Bilindiği gibi, bronş ve bronşiyoller düz kaslara , mukus salgılayan bezlere ve silya
hücrelerine sahiptirler. Astım hastalığında bu tabakalar çevresel tetikleyiciler (toz, ilaç,
stres, ağır egzersiz, soğuk) tarafından uyarıldıklarında kan damarların yakınında
bulunan mast hücreleri bir dizi sitokin salgılar ve bu uyarı ile iltihabi cevabı tetiklerler.
Bu da düz kasların konstrüksiyonuna, mukus üretiminde artışına, kılçal damarların
geçirgenliğinde belirgin artışa (ödem) neden olur. Hava yolları daralır, mukus ve kanla
dolar, tıkanır ve Astım bozukluğuna has krize sebep olur.
Kronik Obstrüktif Akciğer Hastalığı(KOAH).
Anfizem.
• Amfizem, Kronik bronşitle birlikte, Kronik Obstrüktif Akciğer Hastalığı (KOAH) adı altında
incelenmektedir. Anfizem terimi ‘’şişme’ ’anlamına gelmektedir.
• Akciğer Anfizemi terminal bronşiollerin distalindeki hava boşluklarının kalıcı olarak
genişlemesi ve bununla birlikte alveol çeperinde harabiyet bulunması şeklinde tanımlanır.

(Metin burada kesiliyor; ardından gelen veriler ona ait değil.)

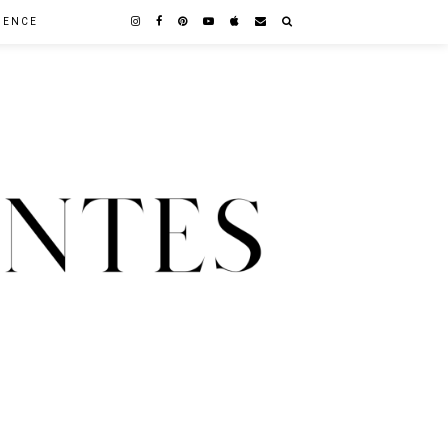
GENCE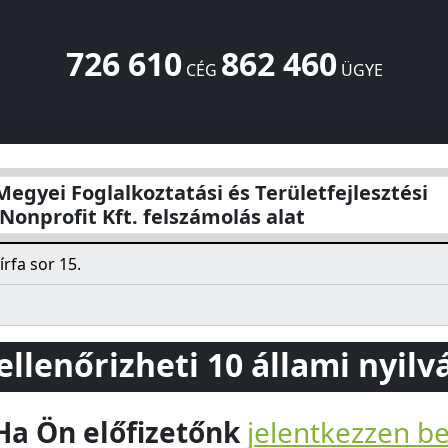
726 610
862 460
CÉG
ÜGYE
atási és Területfejlesztési Közhasznú Nonprofit Kft. felszám
Megyei Foglalkoztatási és Területfejlesztési
onprofit Kft. felszámolás alat
rfa sor 15.
 ellenőrizheti 10 állami nyil
Ha Ön előfizetőnk
jelentkezzen b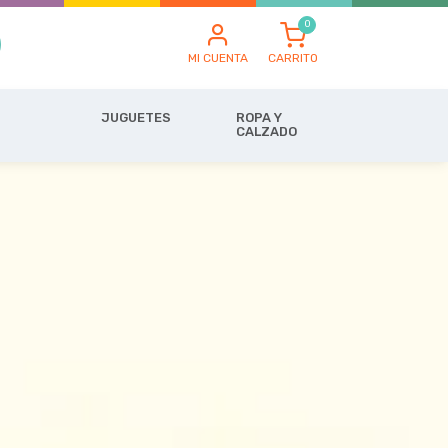
MI CUENTA
CARRITO
JUGUETES
ROPA Y
CALZADO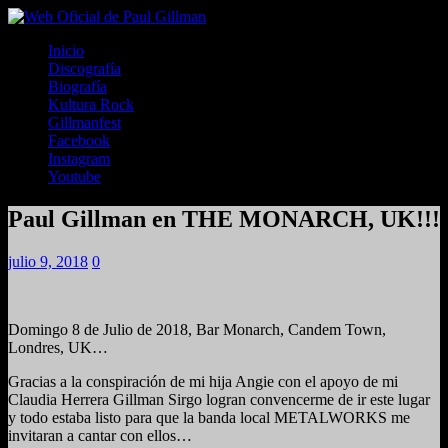
Inicio
Discografía
Biografía
Kultura Rock
Gillmanfest
Facebook
Instagram
Youtube
Paul Gillman en THE MONARCH, UK!!!
julio 9, 2018
0
Domingo 8 de Julio de 2018, Bar Monarch, Candem Town,
Londres, UK…
Gracias a la conspiración de mi hija Angie con el apoyo de mi
Claudia Herrera Gillman Sirgo logran convencerme de ir este lugar
y todo estaba listo para que la banda local METALWORKS me
invitaran a cantar con ellos…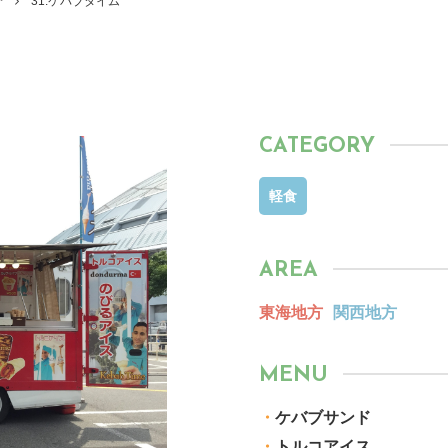
介
31.ケバブタイム
CATEGORY
軽食
AREA
東海地方
関西地方
MENU
・
ケバブサンド
・
トルコアイス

• Bu doku dejenerasyonuna neden olan mekanizmanın, sigara, hava kirliliği, mesleki faktörler,
infeksiyonlar gibi zararlı etkenlere nötrofiller ve makrofajlar tarafından iltihabi cevap
çerçivesinde salgılanan proteazların(protein çözücü enzimler) alveol hücre düvarına
yaptıkları tahribattır.
• Sağlıklı akciğer dokusu proteazların yıkıcı etkisine karşı ürettiği alfa Anti-tripsin sayesinde
direnebilir, fakat örneğin nikotin gibi irritanların etkisi sonucunda akcığerin bu koruyucu
kabiliyeti kaybediliyor.
• Sonuçta aşırı proteaz aktivitesi alveoler elastik lifleri yok eder ve alveoller ile insperatuvar
bronşioller esnekliklerini düşürüp genişlerler. Alveoller şişer, sirkülasyon yetersizleşir ve hava
akciğerde sıkışır.
• Toraks içinde artan hava hacmi, diafragmı aşağı doğru iter ve doğal çukur şeklini bozarak
hastanın nefes almasını zorlaştırır.
• Bu ortamlar enfeksiyon görme riskini artırır.